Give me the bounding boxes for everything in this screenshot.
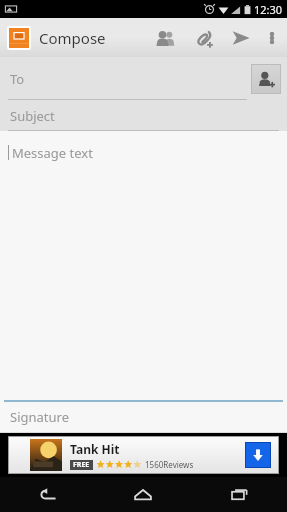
- staticText: Message text: [12, 144, 93, 162]
- button[interactable]: Send: [222, 19, 260, 57]
- staticText: Tank Hit: [70, 441, 120, 457]
- button[interactable]: Tank Hit: [8, 436, 279, 474]
- button[interactable]: Signature: [0, 402, 287, 432]
- staticText: Signature: [10, 408, 69, 426]
- button[interactable]: Home: [95, 477, 191, 512]
- button[interactable]: Subject: [0, 100, 287, 131]
- button[interactable]: App icon: [9, 28, 29, 48]
- button[interactable]: Add people: [146, 19, 184, 57]
- staticText: Subject: [10, 107, 55, 125]
- staticText: Compose: [39, 28, 106, 48]
- staticText: 1560Reviews: [145, 459, 194, 470]
- button[interactable]: Back: [0, 477, 95, 512]
- button[interactable]: More options: [260, 19, 284, 57]
- button[interactable]: Add contact: [251, 64, 281, 94]
- staticText: FREE: [73, 460, 90, 470]
- staticText: To: [10, 70, 25, 88]
- button[interactable]: Install: [245, 442, 271, 468]
- button[interactable]: Message text: [0, 134, 287, 162]
- button[interactable]: To: [0, 57, 239, 100]
- staticText: 12:30: [254, 2, 283, 17]
- button[interactable]: Attach file: [184, 19, 222, 57]
- button[interactable]: Recent apps: [191, 477, 287, 512]
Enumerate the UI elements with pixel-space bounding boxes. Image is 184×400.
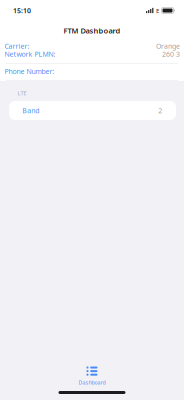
- button[interactable]: Band: [9, 101, 176, 120]
- staticText: Phone Number:: [4, 66, 54, 76]
- staticText: Orange: [156, 41, 180, 51]
- staticText: 260 3: [162, 49, 180, 59]
- staticText: 2: [158, 106, 162, 115]
- staticText: E: [156, 6, 159, 15]
- staticText: 15:10: [13, 6, 31, 15]
- staticText: LTE: [18, 89, 27, 97]
- button[interactable]: Carrier:: [0, 40, 184, 60]
- staticText: Network PLMN:: [4, 49, 55, 59]
- staticText: Band: [22, 106, 39, 115]
- staticText: Dashboard: [78, 379, 106, 386]
- button[interactable]: Phone Number:: [0, 64, 184, 77]
- staticText: Carrier:: [4, 41, 29, 51]
- staticText: FTM Dashboard: [64, 25, 120, 36]
- button[interactable]: Dashboard: [61, 366, 123, 388]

→ **Exercise description**
For each line in the data that holds the word "Band", copy the line.

→ **Solved exercise**
- button[interactable]: Band: [9, 101, 176, 120]
- staticText: Band: [22, 106, 39, 115]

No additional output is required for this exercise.